Go to the police. Get out.

  CRAGGE: You’re willin’ to send blokes out, ain’t you? You’d ‘ave blokes put out. Yeah, though jobs that are prison to ‘em, or the prisons are waitin’. Alright. I’ll have it from you. I’ll ‘ave it from you, then I’ll talk to them. I’m clean, and if you’re clean you’re O.K. with ‘em. Most times. I’m straight. No fear. I’m gonna be in them papers.

  The HEAD puts on his cap and gown, and addresses the audience.

  HEAD: Be quiet, boys. Last night, as you must all have heard by now, something unprecedented happened in this school. Boys booed while I, their headmaster, was talking. This in the presence of guests.

  A murmur in the hall.

  Silence, please. (Immediately more severe.) I am not going to say who the boys are but I’m going to say what they are. They are, briefly, scum. Such boys we have no use for, and I am glad to say they are all but perhaps one of them leaving the school. (Milder again.) They have no use for us. They will be happier outside. I sincerely hope they will remain ‘outside’ and are never sent ‘inside’.

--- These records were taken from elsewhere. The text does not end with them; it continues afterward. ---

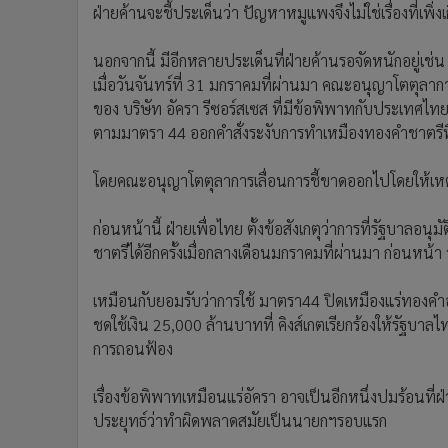
ฝ่ายค้านจะชี้ประเด็นว่า ปัญหาหมูแพงจึงไม่ใช่เรื่องที่เพิ่
นอกจากนี้ มีอีกหลายประเด็นที่ฝ่ายค้านรอจัดหนักอยู่เช่น 
เมื่อวันจันทร์ที่ 31 มกราคมที่ผ่านมา คณะอนุญาโตตุลากา
ของ บริษัท อัครา รีซอร์สเซส ที่มีข้อพิพาทกับประเทศ
ตามมาตรา 44 ออกคำสั่งระงับการทำเหมืองทองคำชาตรีที
โดยคณะอนุญาโตตุลาการเลื่อนการชี้ขาดออกไปโดยให้เหตุ
ก่อนหน้านี้ ฝ่ายเพื่อไทย ตั้งข้อสังเกตุว่าการที่รัฐบาลอน
ชาตรีได้อีกครั้งเมื่อกลางเดือนมกราคมที่ผ่านมา ก่อนหน้
เหมือนกับยอมรับว่าการใช้ มาตรา44 ปิดเหมืองแร่ทองคำ
ชดใช้เงิน 25,000 ล้านบาทที่ คิงส์เกตเรียกร้องให้รัฐบาลไท
การถอนฟ้อง
เรื่องข้อพิพาทเหมือนแร่อัครา อาจเป็นอีกหนึ่งปมร้อนที่ฝ่
ประยุทธ์ว่าทำผิดพลาดสมัยเป็นนายกฯรอบแรก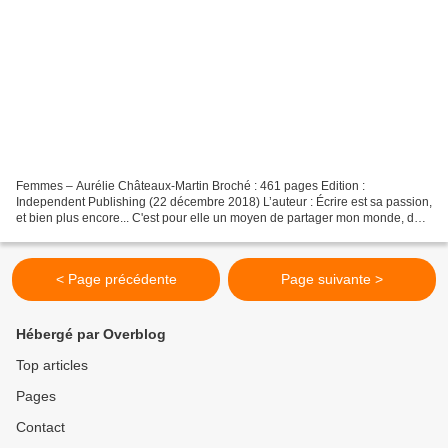
Femmes – Aurélie Châteaux-Martin Broché : 461 pages Edition :
Independent Publishing (22 décembre 2018) L’auteur : Écrire est sa passion,
et bien plus encore... C'est pour elle un moyen de partager mon monde, de
poser sur papier les histoires de ces personnages...
< Page précédente
Page suivante >
Hébergé par Overblog
Top articles
Pages
Contact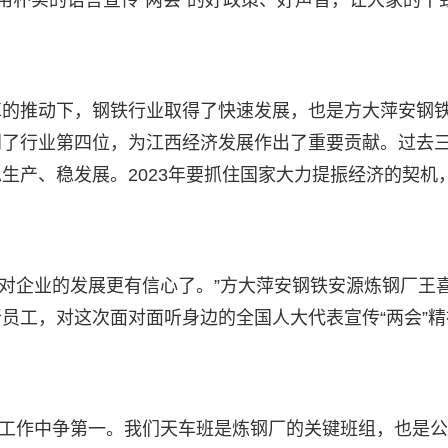
用朴实的语言宣传“两会”的好政策、好声音，让大家的干
革的推动下，钢铁行业取得了快速发展，也是方大萍安钢
到了行业第四位，为江西经济发展作出了重要贡献。过去
生产、稳发展。2023年要抓住国家大力提振经济的契机
我对企业的发展更有信心了。”方大萍安钢铁安源炼钢厂王
员工，对这次面对面听身边的全国人大代表宣传“两会”精
力在工作中争第一。我们天车班是炼钢厂的关键班组，也是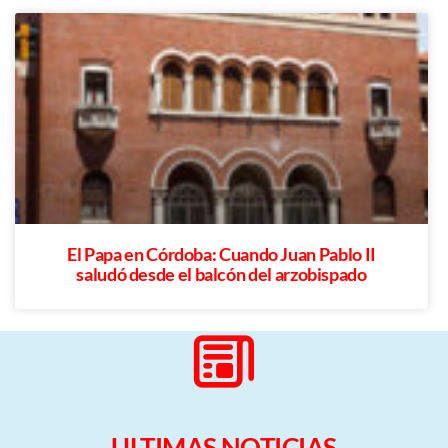
El Papa en Córdoba: Cuando Juan Pablo II
saludó desde el balcón del arzobispado
ULTIMAS NOTICIAS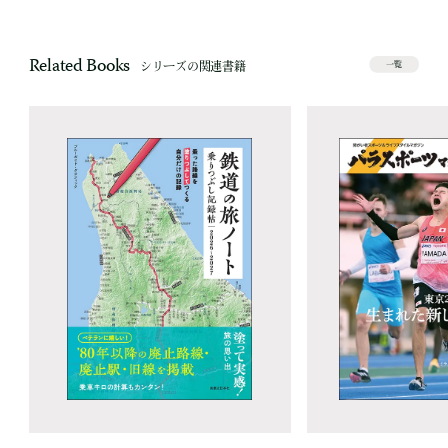
Related Books
シリーズの関連書籍
一覧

  Some who have caught the joke laugh.

  School was for them a sort of prison.

  The rest laugh, having caught on.

  Hooliganism, rowdyism, these will never be tolerated. Come here, Cragge. Bend over.

  As CRAGGE bends over and HEADMASTER raises his cane, the lights begin to fade. And the strokes are heard in the dark.

  The End.

  WHITE WITCH

  White Witch

  The play is loosely connected with a Jamaican legend of Annie Palmer, mistress of the Rose Hall plantation, who is said to have murdered four husbands and had many lovers. Reckord sets what he has called ‘a bloodstained comedy’ on a Jamaican plantation early in the nineteenth century.

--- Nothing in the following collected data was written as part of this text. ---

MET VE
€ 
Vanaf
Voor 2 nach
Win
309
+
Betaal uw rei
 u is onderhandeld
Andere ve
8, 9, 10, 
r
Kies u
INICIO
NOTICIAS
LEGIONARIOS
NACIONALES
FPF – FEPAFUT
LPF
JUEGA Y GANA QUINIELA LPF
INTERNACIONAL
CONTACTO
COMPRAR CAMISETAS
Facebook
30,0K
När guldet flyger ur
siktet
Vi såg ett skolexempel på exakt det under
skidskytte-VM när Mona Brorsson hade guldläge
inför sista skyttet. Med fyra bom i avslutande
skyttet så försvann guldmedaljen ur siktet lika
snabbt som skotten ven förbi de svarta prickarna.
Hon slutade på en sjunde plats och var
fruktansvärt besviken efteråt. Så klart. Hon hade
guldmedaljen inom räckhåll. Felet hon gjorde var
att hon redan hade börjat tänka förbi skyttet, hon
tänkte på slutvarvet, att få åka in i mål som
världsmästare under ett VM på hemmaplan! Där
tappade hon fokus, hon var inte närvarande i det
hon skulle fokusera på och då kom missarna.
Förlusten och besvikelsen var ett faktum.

  White and wealthy Simon Palmer, who has fathered children with slaves, marries Annie, the daughter of a duke, and brings her from England to produce for him a legal white heir. The marriage agreement is a business transaction between Palmer and the duke. The buyer works relentlessly to impregnate his purchase, but she has multiple miscarriages on the voyage to the Caribbean. By the time she lands in Jamaica there is a rumour that Annie may be a witch. As Chloe, one of Palmer’s discarded lovers, declares, ‘Babies are a blessing from heaven, a gift from above, a benediction by Almighty God, and witches never carry these little angels for long.’